Introduction
Mutations in mitochondrial DNA (mtDNA) are responsible for a wide variety of diseases with prominent neurological or neuromuscular phenotypes (1–3). Most somatic cells contain hundreds to thousands of copies of mtDNA and, in the majority of patients with mitochondrial DNA diseases, two different populations of mtDNA co-exist, wild-type and mutant, a condition known as mtDNA heteroplasmy. The proportions of wild-type and mutant genomes can vary greatly among tissues of patients, as a result of replicative segregation of mtDNA, and this is, in part, responsible for the tissue-specific features of these diseases. The most striking examples of this phenomenon are seen in sporadic patients with mitochondrial myopathies who have apparently inherited new germline mutations. This includes patients with large-scale mtDNA deletions and Kearns-Sayre syndrome (KSS) (4) and patients with myopathies associated with tRNA point mutations (5–8) or microdeletions in protein–coding genes (9). In these patients, mutant mtDNAs are abundant (usually predominant) in affected skeletal muscles but rare or undetectable in unaffected tissues like peripheral blood cells or fibroblasts.
These disorders are slowly progressive and this is thought to be due to an increase in the proportion of mutant mtDNAs in skeletal muscle with age. There is direct evidence for such an age-related increase in the case of large-scale mtDNA deletions (10) and for a tRNAleu(CUN) point mutation (8), and suggestive evidence for other tRNA mutations (11). This shift in mtDNA genotype is associated with an increased proportion of cytochrome c oxidase (COX)-negative muscle fibres and a worsening clinical course. The molecular mechanism responsible for selection of mutant mtDNAs in skeletal muscle remains unknown; however, it is probably related to a futile attempt by the cell to restore the required oxidative phosphorylation function.
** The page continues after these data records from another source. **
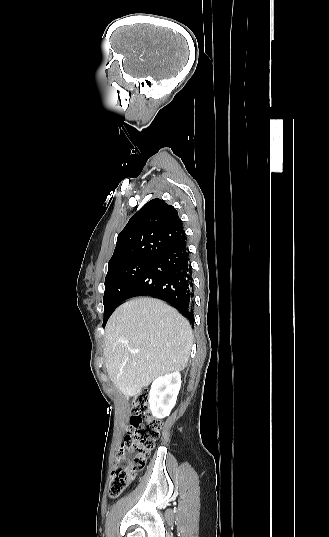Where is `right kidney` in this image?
Masks as SVG:
<instances>
[{
	"label": "right kidney",
	"instance_id": "obj_1",
	"mask_svg": "<svg viewBox=\"0 0 329 537\" xmlns=\"http://www.w3.org/2000/svg\"><path fill=\"white\" fill-rule=\"evenodd\" d=\"M181 386V374L171 372L156 378L149 392L150 410L158 419L168 416L176 403Z\"/></svg>",
	"mask_w": 329,
	"mask_h": 537
}]
</instances>
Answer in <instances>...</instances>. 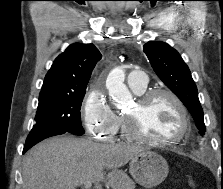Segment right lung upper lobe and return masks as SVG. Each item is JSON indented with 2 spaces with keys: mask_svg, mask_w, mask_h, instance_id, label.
I'll return each mask as SVG.
<instances>
[{
  "mask_svg": "<svg viewBox=\"0 0 223 189\" xmlns=\"http://www.w3.org/2000/svg\"><path fill=\"white\" fill-rule=\"evenodd\" d=\"M101 57L94 44L70 45L53 62L45 76L40 94L87 88L92 70Z\"/></svg>",
  "mask_w": 223,
  "mask_h": 189,
  "instance_id": "cb5924a9",
  "label": "right lung upper lobe"
}]
</instances>
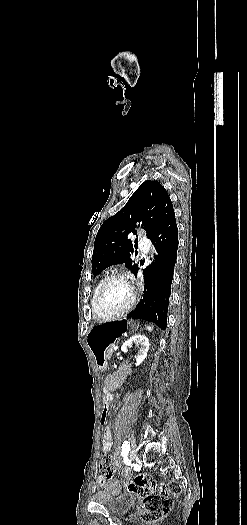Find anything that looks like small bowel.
Returning <instances> with one entry per match:
<instances>
[{
	"mask_svg": "<svg viewBox=\"0 0 247 525\" xmlns=\"http://www.w3.org/2000/svg\"><path fill=\"white\" fill-rule=\"evenodd\" d=\"M115 397H116V395L114 393H111V392H106L105 395H104V399H109L110 402H112L115 399ZM104 425H106V424H104ZM102 450H103L104 453H110L112 451V431H111V428L108 425H106L104 427V429H103ZM112 459H113V462H114V464L116 466L121 465L122 457H121V452H120V450L118 448L113 451ZM97 484L100 485V486H105L106 485L105 478L98 477L97 478Z\"/></svg>",
	"mask_w": 247,
	"mask_h": 525,
	"instance_id": "small-bowel-1",
	"label": "small bowel"
}]
</instances>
As a result of this selection, an increasingly large difference develops between the mtDNA genotype of mature muscle fibres and the satellite cell population. Satellite cells are mononuclear, committed myogenic cells that remain dormant for most of their lives, but are reactivated as needed for muscle growth and repair (12). As in other unaffected cell types, mutant mtDNAs are often undetectable in satellite cells cultured from affected muscles of these patients (7,8,13,14). This is the case primarily in patients with new germline mtDNA mutations in whom the overall load of mutant mtDNAs would be expected to be relatively small at birth (7). On the basis of these observations, we raised the possibility of elimination of the mutant mtDNA genotype from skeletal muscle by encouraging regeneration of mature muscle fibres from satellite cells (7). We tested this idea in a sporadic patient with a tRNA mutation and a KSS phenotype, and demonstrate that regenerating muscle fibres are positive for COX activity and essentially homoplasmic for wild-type mtDNA.